As we can see, the average ImDB rating of each season has an upward trend. This is very rare to see and signifies that the viewers enjoyed the show more and more as they continued watching it. 

The Final Season also has the highest ImDB rating and coupling it with the fact that the Finale has the highest ImDB rating for any episode of the show, signifies that **the show was able to create a very compelling storyline that evolved across the seasons and also has a great ending** (which is something not a lot of shows can boast about - here's looking at you GoT).

In [None]:
fig = px.bar(data, x = 'Unnamed: 0', y = 'imdb_rating',color = 'book',hover_name='book_chapt',template = 'simple_white',
             color_discrete_map={'Fire':'#cd0000', 'Water':'#3399ff', 'Earth':'#663307'},labels={'imdb_rating':'IMDB Ratig','Unnamed: 0':'Episode'})
fig.show()

# <center>Directors<center>

In [None]:
director_counts = pd.DataFrame(data['director'].value_counts()).reset_index()
director_counts.columns = ['Director Name', 'Number of Episdoes']

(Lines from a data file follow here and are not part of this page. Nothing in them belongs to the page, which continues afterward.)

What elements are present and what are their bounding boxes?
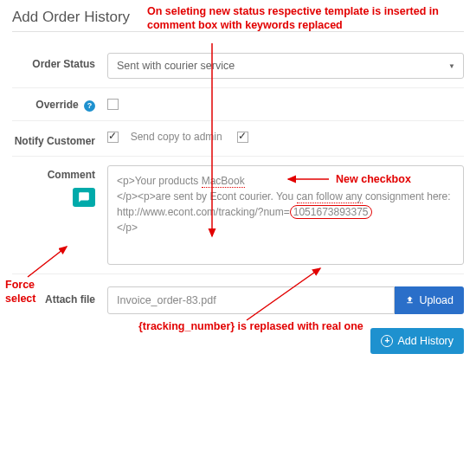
help-icon[interactable]: ? bbox=[84, 100, 95, 112]
label-notify: Notify Customer bbox=[12, 130, 107, 147]
row-attach: Attach file Invoice_order-83.pdf Upload bbox=[12, 274, 464, 319]
add-history-button[interactable]: Add History bbox=[370, 328, 464, 354]
order-status-select[interactable]: Sent with courier service bbox=[107, 53, 464, 79]
label-override: Override bbox=[35, 99, 78, 111]
override-checkbox[interactable] bbox=[107, 99, 119, 110]
attach-file-input[interactable]: Invoice_order-83.pdf bbox=[107, 286, 395, 314]
divider bbox=[12, 31, 464, 32]
upload-button[interactable]: Upload bbox=[395, 286, 464, 314]
notify-checkbox[interactable] bbox=[107, 132, 119, 143]
row-order-status: Order Status Sent with courier service bbox=[12, 44, 464, 88]
comment-icon bbox=[78, 191, 90, 203]
comment-textarea[interactable]: <p>Your products MacBook </p><p>are sent… bbox=[107, 165, 464, 265]
label-attach: Attach file bbox=[12, 286, 107, 306]
tracking-number-highlight: 1051673893375 bbox=[290, 205, 372, 219]
send-copy-checkbox[interactable] bbox=[237, 132, 248, 143]
page-title: Add Order History bbox=[12, 9, 464, 26]
row-override: Override ? bbox=[12, 88, 464, 121]
label-order-status: Order Status bbox=[12, 53, 107, 70]
force-select-button[interactable] bbox=[73, 188, 95, 207]
row-comment: Comment <p>Your products MacBook </p><p>… bbox=[12, 157, 464, 274]
upload-icon bbox=[405, 295, 415, 305]
row-notify: Notify Customer Send copy to admin bbox=[12, 121, 464, 157]
send-copy-label: Send copy to admin bbox=[131, 131, 222, 143]
label-comment: Comment bbox=[12, 169, 95, 181]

fig = make_subplots(rows=1, cols=2,specs=[[{'type':'bar'}, {'type':'pie'}]], horizontal_spacing=0.2)

directorColors = ['#adbce6'] * 7
directorColors[5] = ['#ba72d4']
director_rating = pd.DataFrame(data.groupby('director')['imdb_rating'].mean()).reset_index().sort_values(by = 'imdb_rating')
trace0 = go.Bar(y = director_rating['director'], x = director_rating['imdb_rating'], orientation='h',
                hovertext=director_rating['imdb_rating'],name = 'Director Average Ratings',
               marker_color = directorColors )
fig.add_trace(trace0, row = 1, col = 1)

trace1 = go.Pie(values= director_counts['Number of Episdoes'],labels = director_counts['Director Name'],name = 'Director Number of Episodes')
fig.add_trace(trace1, row = 1, col = 2)

fig.update_layout(showlegend = False, title = {'text':'Directors and Their Average Rating', 'x':0.5}, template = 'plotly_white')
fig.show()

Although Michael Dante DiMartino has the highest average ImDB rating among the diretors, he has only directed 1 episode. On the other hand, Joaquim Dos Santos has directed 8 episodes with an Average ImDB rating of 9.075. 

In [None]:
character_dialogues = pd.DataFrame({'Character':[], 'Number of Dialogues':[],'Book' : []})
for book in ['Water', 'Earth', 'Fire']:
    temp = pd.DataFrame(avatar[avatar['book'] == book]['character'].value_counts()).reset_index()
    temp.columns = ['Character', 'Number of Dialogues']
    temp['Book'] = book
    temp = temp.sort_values(by = 'Number of Dialogues', ascending = False)
    character_dialogues = pd.concat([character_dialogues, temp])

In [None]:
important_characters = ['Aang', 'Katara', 'Zuko', 'Sokka','Toph','Iroh','Azula']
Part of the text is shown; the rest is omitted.